When unsorted HGC-1 cells were cultured, the ratio of CD49fhigh cells was significantly increased about 10-times from 3 to 34%. Also it was increased about 7-times from 6 to 42% in culture then of unsorted HGC-4 cells in 2 weeks (Figure 3F). The ratio of CD49fhigh cells in total cells was similar when sorted CD49fhigh HGC-1 cells or unsorted (mostly CD49flow) HGC-1 cells were cultured. This indicates that only CD49fhigh cells could grow to form spheres when unsorted HGC-1 tumor cells were cultured. In culture of unsorted HGC-2 tumor cells, the ratio of CD49fhigh cells was significantly increased more than 10-times from 6 to 88% in 8 weeks. Thus all these tumor cells retain similar features that only sphere-forming CD49fhigh cells could grow in vitro, but their growth pattern differed depending on PDTX lines.
These sphere-forming cells as well as PDTXs strongly expressed BMI1, POU5F1 and SOX2 (Figure S3), which are reported to be strongly expressed by stem cells [30]. We then examined tumorigenicity of these sphere-forming CD49fhigh cells. We found that sphere cells obtained by primary culture of unsorted HGC-1 tumor cells were strongly tumorigenic because subcutaneously injection of 3,000 sphere cells always formed tumors and injection of 10 cells sometimes formed a tumor in NOD-SCID mice (Table 2). The tumors exhibited histological features of the parental one (Figure 4), indicating that the CD49fhigh sphere-forming cells retained differentiation potency of TICs in the original tumor.
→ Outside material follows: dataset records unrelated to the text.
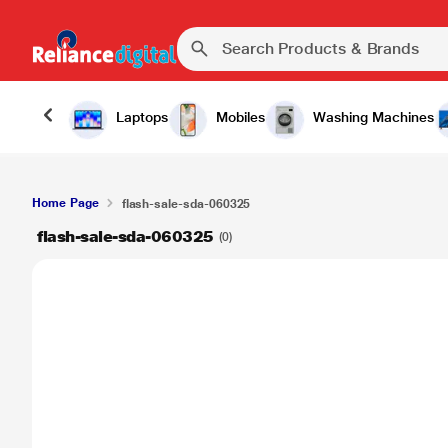
Laptops
Mobiles
Washing Machines
Home Page
flash-sale-sda-060325
flash-sale-sda-060325
(0)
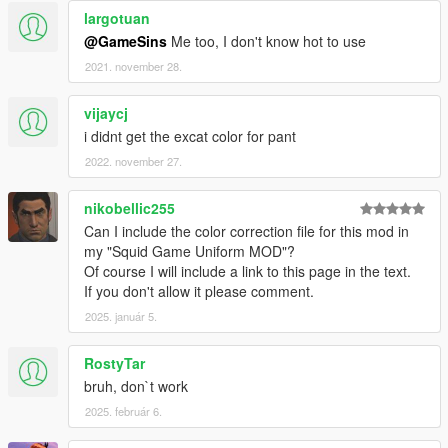
largotuan
@GameSins
Me too, I don't know hot to use
2021. november 28.
vijaycj
i didnt get the excat color for pant
2022. november 27.
nikobellic255
Can I include the color correction file for this mod in
my "Squid Game Uniform MOD"?
Of course I will include a link to this page in the text.
If you don't allow it please comment.
2025. január 5.
RostyTar
bruh, don`t work
2025. február 6.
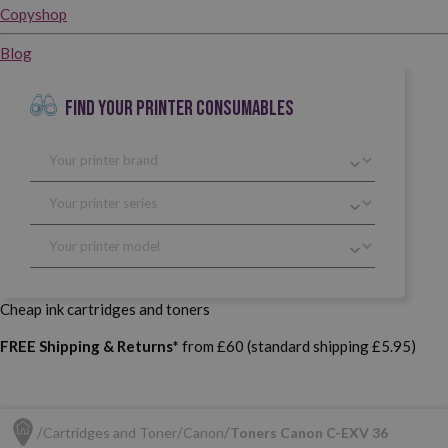
Copyshop
Blog
FIND YOUR PRINTER CONSUMABLES
Cheap ink cartridges and toners
FREE Shipping & Returns*
from £60 (standard shipping £5.95)
Cartridges and Toner
Canon
Toners Canon C-EXV 36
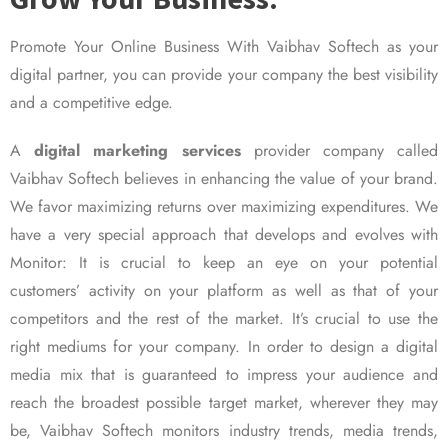
Promote Your Online Business With Vaibhav Softech as your
digital partner, you can provide your company the best visibility
and a competitive edge.
A
digital marketing services
provider company called
Vaibhav Softech believes in enhancing the value of your brand.
We favor maximizing returns over maximizing expenditures. We
have a very special approach that develops and evolves with
Monitor: It is crucial to keep an eye on your potential
customers’ activity on your platform as well as that of your
competitors and the rest of the market. It’s crucial to use the
right mediums for your company. In order to design a digital
media mix that is guaranteed to impress your audience and
reach the broadest possible target market, wherever they may
be, Vaibhav Softech monitors industry trends, media trends,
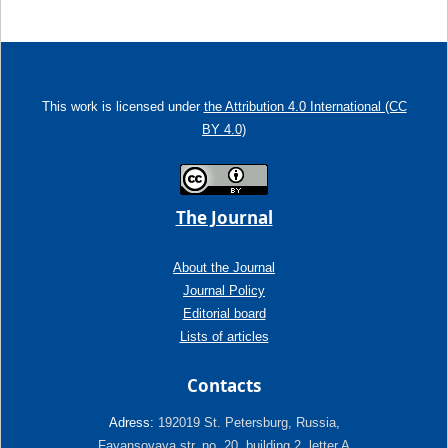
This work is licensed under
the Attribution 4.0 International (CC
BY 4.0)
The Journal
About the Journal
Journal Policy
Editorial board
Lists of articles
Contacts
Adress:
192019 St. Petersburg, Russia,
Fayansovaya str. no. 20, building 2, letter A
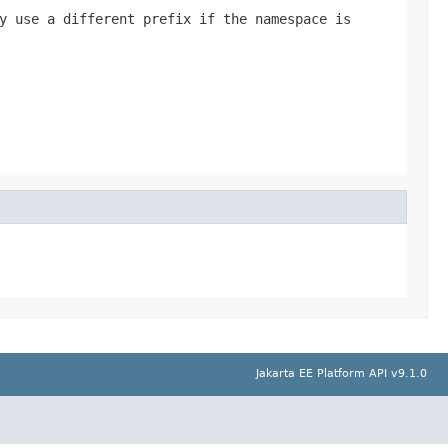
y use a different prefix if the namespace is
Jakarta EE Platform API v9.1.0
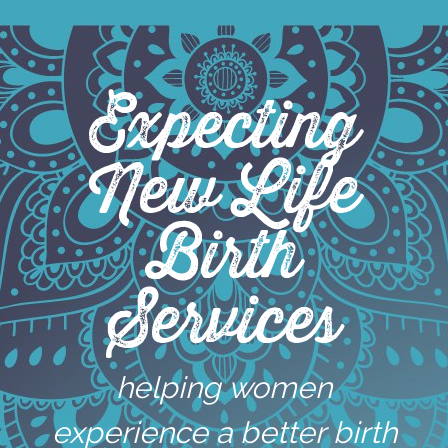
Skip
to
content
Expecting
New Life
Birth
Services
helping women
experience a better birth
Sphere cells obtained by culture of unsorted HGC-2 and HGC-4 cells also formed tumors with histological features of parental ones (Table 2 and Figure 4), but tumorigenicity of HGC-4 sphere cells was less than that of HGC-1 sphere cells, and that of HGC-2 sphere cells was at the intermediate between HGC-1 and HGC-4 sphere cells (Table 2). We thus concluded that only CD49fhigh sphere-forming TICs could grow when unsorted tumor cells were cultured. These results are consistent with our idea that CD49f is a useful marker for gastric TICs. Figure 4 Sphere cells form tumors with histological features of parental ones. Table 2 Tumorigenicity of sphere cells obtained by culture of unsorted cells (number of tumors formed in NOD-SCID mice/number of injection of tumor cells). Some Sphere-forming TICs are Anacetrapib Resistant to Chemotherapeutic Agents TICs have been reported to be more resistant to chemotherapy than other tumor cells [31]. We thus examined whether the CD49fhigh sphere-forming TICs were resistant to anti-tumor drugs. We found that MKN45 and MKN74 human gastric tumor cell lines attached to the collagen gel to grow rapidly in the same condition where unsorted HGC-1, HGC-2 and HGC-4 tumor cells grew to form spheres. We thus used MKN45 and MKN74 cells as controls.